A company must pronounce that it is time to
do some serious soul searching and to do the
things that will make the company strong and
profitable. For United Community Banks, that
time is now.
To this end, we have established measurable,
specific goals for 2012 and 2013. While the
actions of 2011 were a positive turning point
on the path to recovery, the actions of 2012 are
designed to move us forward down that path
toward superior financial performance.
Core Deposit Growth
Core transaction deposits are the lifeblood of
our company and an important component of
our overall franchise value. The past three years
have been very favorable in this regard, and 2011
was no exception: We attracted $266 million in
net new core transaction deposits, added more
than 15,600 net new core deposit accounts and
welcomed thousands of new customers. Nearly
70 percent of the new deposits were in non-
interest-bearing accounts, providing a low-cost
funding source which is key to maximizing our net
interest margin. For 2012, our goal is to grow core
transaction deposits eight percent. Keep in mind,
these accounts also provide a great opportunity
to cross-sell other products and services.
Loan Growth
Developing quality loan growth is a significant
challenge in a struggling economy, with intense
competition for a smaller pool of attractive
lending opportunities. Much of our future
growth will come from customers moving their
business – both loans and deposits – to United
Community Bank. We believe they have good
reasons to do that: our competitive personal
products, business solutions, experienced people
and, most of all, our legendary service.
1
Over the past year United has successfully
recruited experienced commercial relationship
managers who can add significant loan and
deposit relationships in markets with the best
opportunities. In addition, we have strengthened
our competitive position by bringing expertise
with loan products that are typically available
only at much larger financial institutions.
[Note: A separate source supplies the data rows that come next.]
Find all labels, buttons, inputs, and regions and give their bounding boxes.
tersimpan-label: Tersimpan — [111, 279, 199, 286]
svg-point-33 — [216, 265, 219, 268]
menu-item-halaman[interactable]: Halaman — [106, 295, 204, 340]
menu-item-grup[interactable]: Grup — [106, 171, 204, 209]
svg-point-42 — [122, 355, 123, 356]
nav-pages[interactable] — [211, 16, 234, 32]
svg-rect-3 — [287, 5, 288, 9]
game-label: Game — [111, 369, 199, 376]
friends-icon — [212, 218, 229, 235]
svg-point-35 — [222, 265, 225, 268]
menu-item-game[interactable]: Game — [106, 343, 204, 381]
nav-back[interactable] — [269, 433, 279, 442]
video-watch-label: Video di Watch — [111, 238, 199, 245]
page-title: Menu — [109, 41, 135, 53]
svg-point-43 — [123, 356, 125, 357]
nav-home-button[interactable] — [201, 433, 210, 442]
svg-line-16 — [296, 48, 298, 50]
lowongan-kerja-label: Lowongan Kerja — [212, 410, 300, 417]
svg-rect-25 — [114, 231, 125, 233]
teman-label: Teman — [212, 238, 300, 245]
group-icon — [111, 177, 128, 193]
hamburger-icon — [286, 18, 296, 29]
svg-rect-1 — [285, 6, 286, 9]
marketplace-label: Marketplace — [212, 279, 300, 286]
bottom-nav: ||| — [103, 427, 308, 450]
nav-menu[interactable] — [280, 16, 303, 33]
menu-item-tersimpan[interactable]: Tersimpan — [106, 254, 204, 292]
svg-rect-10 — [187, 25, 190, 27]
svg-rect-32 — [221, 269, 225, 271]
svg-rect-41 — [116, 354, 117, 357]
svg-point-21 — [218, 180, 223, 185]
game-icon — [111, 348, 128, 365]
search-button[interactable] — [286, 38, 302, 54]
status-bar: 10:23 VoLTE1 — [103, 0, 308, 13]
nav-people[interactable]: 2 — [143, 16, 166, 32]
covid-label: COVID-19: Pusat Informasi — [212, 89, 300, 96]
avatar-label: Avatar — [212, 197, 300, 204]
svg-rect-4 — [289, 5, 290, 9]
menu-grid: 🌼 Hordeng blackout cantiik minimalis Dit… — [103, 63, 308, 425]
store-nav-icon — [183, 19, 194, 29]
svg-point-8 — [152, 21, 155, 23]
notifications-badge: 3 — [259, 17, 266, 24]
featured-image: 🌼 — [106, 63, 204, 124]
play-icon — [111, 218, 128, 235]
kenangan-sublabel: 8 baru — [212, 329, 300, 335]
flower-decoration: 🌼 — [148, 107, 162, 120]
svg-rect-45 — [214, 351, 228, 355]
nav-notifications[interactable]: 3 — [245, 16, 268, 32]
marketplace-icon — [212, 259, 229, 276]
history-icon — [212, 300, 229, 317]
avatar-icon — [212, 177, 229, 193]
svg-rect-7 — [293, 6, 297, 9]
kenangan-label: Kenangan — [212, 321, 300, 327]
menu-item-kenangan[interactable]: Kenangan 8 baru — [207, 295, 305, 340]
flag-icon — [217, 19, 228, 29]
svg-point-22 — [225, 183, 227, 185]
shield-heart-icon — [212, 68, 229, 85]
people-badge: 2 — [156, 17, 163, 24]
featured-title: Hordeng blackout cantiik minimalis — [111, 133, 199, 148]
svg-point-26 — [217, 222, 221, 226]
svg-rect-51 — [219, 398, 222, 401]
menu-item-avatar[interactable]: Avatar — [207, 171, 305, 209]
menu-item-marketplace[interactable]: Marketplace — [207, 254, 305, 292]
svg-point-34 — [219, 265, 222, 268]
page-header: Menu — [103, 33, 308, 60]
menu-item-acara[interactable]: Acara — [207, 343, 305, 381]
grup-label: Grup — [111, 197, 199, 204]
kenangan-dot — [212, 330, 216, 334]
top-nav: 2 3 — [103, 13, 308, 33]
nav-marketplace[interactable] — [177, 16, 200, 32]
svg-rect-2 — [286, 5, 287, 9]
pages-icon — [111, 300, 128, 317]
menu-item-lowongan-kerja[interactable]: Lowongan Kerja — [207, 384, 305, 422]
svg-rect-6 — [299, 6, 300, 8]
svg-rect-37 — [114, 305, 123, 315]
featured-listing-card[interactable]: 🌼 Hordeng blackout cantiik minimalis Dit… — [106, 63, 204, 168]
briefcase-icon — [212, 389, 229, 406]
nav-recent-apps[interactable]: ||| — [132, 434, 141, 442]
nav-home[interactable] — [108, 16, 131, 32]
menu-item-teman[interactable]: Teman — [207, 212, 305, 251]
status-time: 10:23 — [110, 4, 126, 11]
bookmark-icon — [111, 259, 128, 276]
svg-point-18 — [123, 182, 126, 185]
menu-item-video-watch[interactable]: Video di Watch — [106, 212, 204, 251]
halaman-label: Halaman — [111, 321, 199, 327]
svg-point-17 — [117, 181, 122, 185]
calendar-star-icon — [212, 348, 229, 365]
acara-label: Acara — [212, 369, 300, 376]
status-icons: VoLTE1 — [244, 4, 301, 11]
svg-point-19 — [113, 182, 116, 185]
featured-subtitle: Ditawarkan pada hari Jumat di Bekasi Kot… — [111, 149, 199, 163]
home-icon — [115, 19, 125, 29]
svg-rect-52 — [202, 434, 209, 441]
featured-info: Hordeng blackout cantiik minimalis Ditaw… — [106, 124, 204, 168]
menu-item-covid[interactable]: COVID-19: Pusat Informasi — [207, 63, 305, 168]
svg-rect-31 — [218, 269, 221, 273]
As a result of these and other efforts, in 2011 we
added $542 million in new loan commitments,
of which we funded $392 million. Momentum
increased as the year progressed and despite
the weak economy, the fourth quarter of 2011
was our first linked quarter of loan growth since
the first quarter of 2008. Our goal for 2012 is to
show positive loan growth for the year for the
first time since 2007.
Loan Diversification
Diversification of our loan portfolio is critical
to improving our risk profile. Since 2007,
we have focused on reducing residential
construction loans while increasing loans to
small and medium sized businesses in a wide
range of industries. Residential construction
loans accounted for just under 11 percent of our
portfolio at the end of 2011, compared to almost
34 percent in 2007. While we always seek to
serve the full range of our communities’ credit
needs, our focus is on a balanced portfolio of
banking relationships with consumers and small
to medium sized businesses.
Credit
We have committed ourselves throughout the
economic downturn to aggressively manage our
credit challenges. This was demonstrated in part
by the large classified asset sale in April, 2011,
which significantly improved our credit metrics.
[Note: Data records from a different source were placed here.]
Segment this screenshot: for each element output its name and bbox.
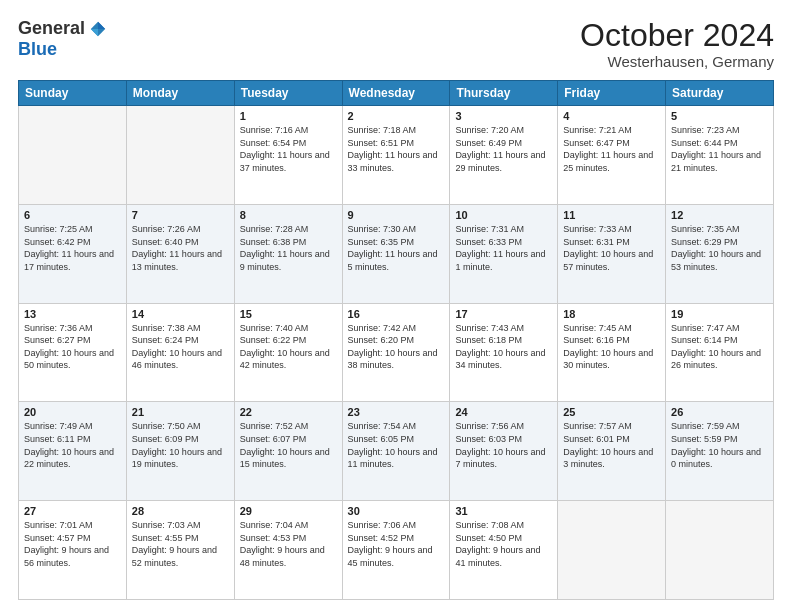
calendar-cell: 30Sunrise: 7:06 AM Sunset: 4:52 PM Dayli… [342, 501, 450, 600]
day-info: Sunrise: 7:59 AM Sunset: 5:59 PM Dayligh… [671, 420, 768, 470]
day-info: Sunrise: 7:49 AM Sunset: 6:11 PM Dayligh… [24, 420, 121, 470]
calendar-cell: 6Sunrise: 7:25 AM Sunset: 6:42 PM Daylig… [19, 204, 127, 303]
day-info: Sunrise: 7:38 AM Sunset: 6:24 PM Dayligh… [132, 322, 229, 372]
calendar-cell: 14Sunrise: 7:38 AM Sunset: 6:24 PM Dayli… [126, 303, 234, 402]
calendar-cell [19, 106, 127, 205]
logo-icon [89, 20, 107, 38]
calendar-cell: 8Sunrise: 7:28 AM Sunset: 6:38 PM Daylig… [234, 204, 342, 303]
day-info: Sunrise: 7:52 AM Sunset: 6:07 PM Dayligh… [240, 420, 337, 470]
day-number: 4 [563, 110, 660, 122]
title-block: October 2024 Westerhausen, Germany [580, 18, 774, 70]
day-info: Sunrise: 7:03 AM Sunset: 4:55 PM Dayligh… [132, 519, 229, 569]
day-number: 25 [563, 406, 660, 418]
day-number: 18 [563, 308, 660, 320]
day-number: 8 [240, 209, 337, 221]
day-number: 14 [132, 308, 229, 320]
day-header-thursday: Thursday [450, 81, 558, 106]
calendar-cell: 24Sunrise: 7:56 AM Sunset: 6:03 PM Dayli… [450, 402, 558, 501]
day-header-sunday: Sunday [19, 81, 127, 106]
day-number: 12 [671, 209, 768, 221]
day-info: Sunrise: 7:08 AM Sunset: 4:50 PM Dayligh… [455, 519, 552, 569]
day-number: 30 [348, 505, 445, 517]
calendar-header-row: SundayMondayTuesdayWednesdayThursdayFrid… [19, 81, 774, 106]
calendar-cell: 11Sunrise: 7:33 AM Sunset: 6:31 PM Dayli… [558, 204, 666, 303]
calendar-week-row: 20Sunrise: 7:49 AM Sunset: 6:11 PM Dayli… [19, 402, 774, 501]
calendar-cell: 23Sunrise: 7:54 AM Sunset: 6:05 PM Dayli… [342, 402, 450, 501]
day-number: 20 [24, 406, 121, 418]
day-number: 13 [24, 308, 121, 320]
calendar-cell [558, 501, 666, 600]
day-number: 19 [671, 308, 768, 320]
day-number: 24 [455, 406, 552, 418]
calendar-cell: 4Sunrise: 7:21 AM Sunset: 6:47 PM Daylig… [558, 106, 666, 205]
calendar-week-row: 1Sunrise: 7:16 AM Sunset: 6:54 PM Daylig… [19, 106, 774, 205]
day-number: 5 [671, 110, 768, 122]
calendar-cell: 28Sunrise: 7:03 AM Sunset: 4:55 PM Dayli… [126, 501, 234, 600]
day-info: Sunrise: 7:43 AM Sunset: 6:18 PM Dayligh… [455, 322, 552, 372]
calendar-cell: 12Sunrise: 7:35 AM Sunset: 6:29 PM Dayli… [666, 204, 774, 303]
day-info: Sunrise: 7:35 AM Sunset: 6:29 PM Dayligh… [671, 223, 768, 273]
day-info: Sunrise: 7:40 AM Sunset: 6:22 PM Dayligh… [240, 322, 337, 372]
day-number: 10 [455, 209, 552, 221]
calendar-table: SundayMondayTuesdayWednesdayThursdayFrid… [18, 80, 774, 600]
day-number: 3 [455, 110, 552, 122]
subtitle: Westerhausen, Germany [580, 53, 774, 70]
day-info: Sunrise: 7:23 AM Sunset: 6:44 PM Dayligh… [671, 124, 768, 174]
svg-marker-2 [91, 29, 98, 36]
calendar-cell: 17Sunrise: 7:43 AM Sunset: 6:18 PM Dayli… [450, 303, 558, 402]
calendar-cell [126, 106, 234, 205]
day-number: 23 [348, 406, 445, 418]
day-info: Sunrise: 7:26 AM Sunset: 6:40 PM Dayligh… [132, 223, 229, 273]
calendar-cell: 26Sunrise: 7:59 AM Sunset: 5:59 PM Dayli… [666, 402, 774, 501]
calendar-cell: 7Sunrise: 7:26 AM Sunset: 6:40 PM Daylig… [126, 204, 234, 303]
day-info: Sunrise: 7:56 AM Sunset: 6:03 PM Dayligh… [455, 420, 552, 470]
day-info: Sunrise: 7:36 AM Sunset: 6:27 PM Dayligh… [24, 322, 121, 372]
day-number: 9 [348, 209, 445, 221]
calendar-week-row: 27Sunrise: 7:01 AM Sunset: 4:57 PM Dayli… [19, 501, 774, 600]
day-info: Sunrise: 7:54 AM Sunset: 6:05 PM Dayligh… [348, 420, 445, 470]
day-number: 21 [132, 406, 229, 418]
header: General Blue October 2024 Westerhausen, … [18, 18, 774, 70]
calendar-cell: 16Sunrise: 7:42 AM Sunset: 6:20 PM Dayli… [342, 303, 450, 402]
day-header-monday: Monday [126, 81, 234, 106]
day-number: 27 [24, 505, 121, 517]
calendar-cell: 22Sunrise: 7:52 AM Sunset: 6:07 PM Dayli… [234, 402, 342, 501]
day-info: Sunrise: 7:33 AM Sunset: 6:31 PM Dayligh… [563, 223, 660, 273]
day-number: 22 [240, 406, 337, 418]
day-info: Sunrise: 7:28 AM Sunset: 6:38 PM Dayligh… [240, 223, 337, 273]
day-info: Sunrise: 7:21 AM Sunset: 6:47 PM Dayligh… [563, 124, 660, 174]
calendar-cell [666, 501, 774, 600]
day-info: Sunrise: 7:31 AM Sunset: 6:33 PM Dayligh… [455, 223, 552, 273]
day-info: Sunrise: 7:30 AM Sunset: 6:35 PM Dayligh… [348, 223, 445, 273]
calendar-cell: 5Sunrise: 7:23 AM Sunset: 6:44 PM Daylig… [666, 106, 774, 205]
calendar-cell: 29Sunrise: 7:04 AM Sunset: 4:53 PM Dayli… [234, 501, 342, 600]
day-info: Sunrise: 7:47 AM Sunset: 6:14 PM Dayligh… [671, 322, 768, 372]
day-number: 6 [24, 209, 121, 221]
day-info: Sunrise: 7:57 AM Sunset: 6:01 PM Dayligh… [563, 420, 660, 470]
day-number: 16 [348, 308, 445, 320]
calendar-cell: 1Sunrise: 7:16 AM Sunset: 6:54 PM Daylig… [234, 106, 342, 205]
page: General Blue October 2024 Westerhausen, … [0, 0, 792, 612]
day-number: 1 [240, 110, 337, 122]
day-number: 15 [240, 308, 337, 320]
day-info: Sunrise: 7:16 AM Sunset: 6:54 PM Dayligh… [240, 124, 337, 174]
day-number: 28 [132, 505, 229, 517]
main-title: October 2024 [580, 18, 774, 53]
calendar-cell: 25Sunrise: 7:57 AM Sunset: 6:01 PM Dayli… [558, 402, 666, 501]
day-number: 29 [240, 505, 337, 517]
day-number: 7 [132, 209, 229, 221]
calendar-cell: 31Sunrise: 7:08 AM Sunset: 4:50 PM Dayli… [450, 501, 558, 600]
day-info: Sunrise: 7:18 AM Sunset: 6:51 PM Dayligh… [348, 124, 445, 174]
day-number: 26 [671, 406, 768, 418]
day-number: 2 [348, 110, 445, 122]
calendar-cell: 18Sunrise: 7:45 AM Sunset: 6:16 PM Dayli… [558, 303, 666, 402]
logo-blue: Blue [18, 39, 57, 60]
svg-marker-1 [98, 21, 105, 28]
calendar-cell: 2Sunrise: 7:18 AM Sunset: 6:51 PM Daylig… [342, 106, 450, 205]
day-number: 31 [455, 505, 552, 517]
day-header-saturday: Saturday [666, 81, 774, 106]
day-header-friday: Friday [558, 81, 666, 106]
day-number: 17 [455, 308, 552, 320]
calendar-cell: 10Sunrise: 7:31 AM Sunset: 6:33 PM Dayli… [450, 204, 558, 303]
day-info: Sunrise: 7:42 AM Sunset: 6:20 PM Dayligh… [348, 322, 445, 372]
Non-performing assets have been reduced by
half, classified loans are down 34 percent, and
our provisioning for loan losses was down 61
percent in the fourth quarter of 2011 compared
to 2010. Make no mistake, we still have much
work to do in this area. Credit metrics are still
well short of our long-term goals, yet we believe
we can address these remaining challenges while
maintaining profitability.
Margin
Following the liquidity crisis that plagued the
financial services industry in 2008, we began
rebuilding our net interest margin by focusing
intently both on loan and deposit pricing and on
growing core transaction deposits. Consequently
we increased the net interest margin from a low
of 2.70 percent in the fourth quarter of 2008 to
3.51 percent in the fourth quarter 2011.
Maintaining and improving upon our margin
will be challenging, with interest rates expected
to remain at historic lows for an extended
time period. Competition for limited lending
opportunities will keep pressure on loan rates –
not just for new business but also for preserving
existing business. With deposit rates nearly as
low as they can go, opportunities will be limited
for substantial margin improvement from lower
funding costs. However, with each basis point
on our margin representing nearly $700,000
in annual pre-tax earnings, even incremental
improvements can have a meaningful impact.
Our goal for 2012 is to maintain the margin
above 3.50 percent and make incremental
increases by continuing to improve the deposit
mix while capitalizing on opportunities that
become available with wholesale borrowings and
short-term investments.
Fee Revenue
Over the past few years we have seen numerous
challenges to our main sources of fee revenue.
Among them are the “opt-in” requirements for
courtesy overdraft services in 2010, and the
more recent limitation on interchange fees in
October, 2011. Today the interchange fee limits
apply only to banks with more than $10 billion
in assets, so they do not directly affect United.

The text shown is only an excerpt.